→ **Work to complete**: Pictures aside, can you reproduce the records word for word?

[[ Input data, beginning ]]

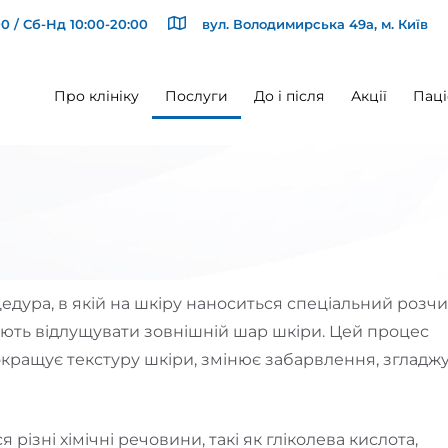
0 / Сб-Нд 10:00-20:00
вул. Володимирська 49а, м. Київ
Про клініку
Послуги
До і після
Акції
Паці
едура, в якій на шкіру наноситься спеціальний розчи
гають відлущувати зовнішній шар шкіри. Цей процес
кращує текстуру шкіри, змінює забарвлення, згладж
 різні хімічні речовини, такі як гліколева кислота,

[[ Input data, end ]]

→ **Reply**:
0 / Сб-Нд 10:00-20:00
вул. Володимирська 49а, м. Київ
Про клініку
Послуги
До і після
Акції
Паці
едура, в якій на шкіру наноситься спеціальний розчи
гають відлущувати зовнішній шар шкіри. Цей процес
кращує текстуру шкіри, змінює забарвлення, згладж
 різні хімічні речовини, такі як гліколева кислота,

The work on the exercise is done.